For the record though, the coach has taken the team indoors lately. But not for a real practice. "We did it Friday, for our walk-through," he said.

INJURY UPDATE: PK Sean Brauchle has not seen action since feeling a pop in the kicking leg early in the Georgia Tech game. The junior did not dress out this past Saturday for Houston, and as of now Mullen is not sure of his status. "He's coming. It's day-to-day still, I don't know if he'll be ready for this week or not. The neat thing is Sean is a tough k id, a hard worker, he wants to get out there. and the other positive is it's not a long recovery, it's not like he has to learn the whole gameplan.
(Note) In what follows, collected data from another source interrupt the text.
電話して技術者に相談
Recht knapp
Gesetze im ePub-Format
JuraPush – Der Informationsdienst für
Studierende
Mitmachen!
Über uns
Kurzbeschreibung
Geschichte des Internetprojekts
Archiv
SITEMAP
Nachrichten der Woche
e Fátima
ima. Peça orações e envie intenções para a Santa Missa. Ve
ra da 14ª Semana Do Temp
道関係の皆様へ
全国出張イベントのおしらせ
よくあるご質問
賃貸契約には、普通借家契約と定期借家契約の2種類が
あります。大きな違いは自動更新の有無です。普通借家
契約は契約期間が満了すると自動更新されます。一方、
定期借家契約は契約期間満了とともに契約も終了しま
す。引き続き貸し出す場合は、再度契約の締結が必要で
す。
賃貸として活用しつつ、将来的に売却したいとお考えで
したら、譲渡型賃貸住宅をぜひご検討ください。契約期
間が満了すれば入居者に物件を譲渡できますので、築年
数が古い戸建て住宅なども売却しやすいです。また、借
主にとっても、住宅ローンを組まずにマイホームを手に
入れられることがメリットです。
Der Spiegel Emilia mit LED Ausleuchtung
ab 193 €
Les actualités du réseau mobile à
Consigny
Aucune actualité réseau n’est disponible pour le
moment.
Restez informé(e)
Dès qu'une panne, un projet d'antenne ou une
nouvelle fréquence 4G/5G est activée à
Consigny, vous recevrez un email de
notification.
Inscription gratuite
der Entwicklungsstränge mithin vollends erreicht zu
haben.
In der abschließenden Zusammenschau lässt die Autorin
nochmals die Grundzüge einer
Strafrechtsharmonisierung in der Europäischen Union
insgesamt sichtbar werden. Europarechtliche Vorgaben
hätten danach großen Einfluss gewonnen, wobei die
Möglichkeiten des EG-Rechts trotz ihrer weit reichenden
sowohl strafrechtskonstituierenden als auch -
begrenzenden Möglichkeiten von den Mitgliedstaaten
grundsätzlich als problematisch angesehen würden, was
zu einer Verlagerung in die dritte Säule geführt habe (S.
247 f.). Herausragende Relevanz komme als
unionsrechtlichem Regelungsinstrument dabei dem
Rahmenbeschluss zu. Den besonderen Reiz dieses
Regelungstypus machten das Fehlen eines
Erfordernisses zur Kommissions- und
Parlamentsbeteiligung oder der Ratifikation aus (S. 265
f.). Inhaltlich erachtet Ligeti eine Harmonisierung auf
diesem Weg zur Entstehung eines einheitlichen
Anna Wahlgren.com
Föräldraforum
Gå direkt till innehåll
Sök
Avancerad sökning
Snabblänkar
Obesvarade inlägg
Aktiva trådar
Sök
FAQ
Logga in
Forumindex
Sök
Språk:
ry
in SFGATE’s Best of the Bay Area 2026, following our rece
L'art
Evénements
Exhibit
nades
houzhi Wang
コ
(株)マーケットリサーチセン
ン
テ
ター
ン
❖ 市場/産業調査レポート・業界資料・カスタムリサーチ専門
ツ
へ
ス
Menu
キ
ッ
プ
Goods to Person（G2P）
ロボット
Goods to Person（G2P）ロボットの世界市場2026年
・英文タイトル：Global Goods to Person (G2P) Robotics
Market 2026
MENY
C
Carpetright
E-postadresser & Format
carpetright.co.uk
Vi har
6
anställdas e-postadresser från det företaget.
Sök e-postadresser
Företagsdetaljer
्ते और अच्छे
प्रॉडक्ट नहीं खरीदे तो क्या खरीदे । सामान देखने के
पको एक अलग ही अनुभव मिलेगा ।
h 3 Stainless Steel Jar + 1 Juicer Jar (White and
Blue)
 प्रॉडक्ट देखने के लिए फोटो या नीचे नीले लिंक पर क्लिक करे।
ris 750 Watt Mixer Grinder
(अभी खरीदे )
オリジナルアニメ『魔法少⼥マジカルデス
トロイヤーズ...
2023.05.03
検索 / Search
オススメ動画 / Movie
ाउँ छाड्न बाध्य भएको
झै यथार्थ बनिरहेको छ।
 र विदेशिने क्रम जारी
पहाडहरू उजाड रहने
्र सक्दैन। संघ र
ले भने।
Just go kick the ball!"

That said, Mullen won't hesitate to use PK Derek DePasquale just as in the last game. "It was evident, I have confidence in Derek to do just what we would do with Sean."

S Wade Bonner spent a day hospitalized to have an infected elbow treated. He was not working today as planned, while getting more treatment for continued swelling in the joint. "He said he felt great," reported Mullen, who expects Bonner to be ready for Middle Tennessee. DT Charles Burns (knee) remains questionable for this game after missing the Houston game. FS Zach Smith (concussion) is still day-to-day but certainly seems preparing to play this week. "He's played a bunch of football, he's a student of the game, he's out here getting the mental reps and doing all the different stuff," Mullen said. "So if he's ready we can throw him in there."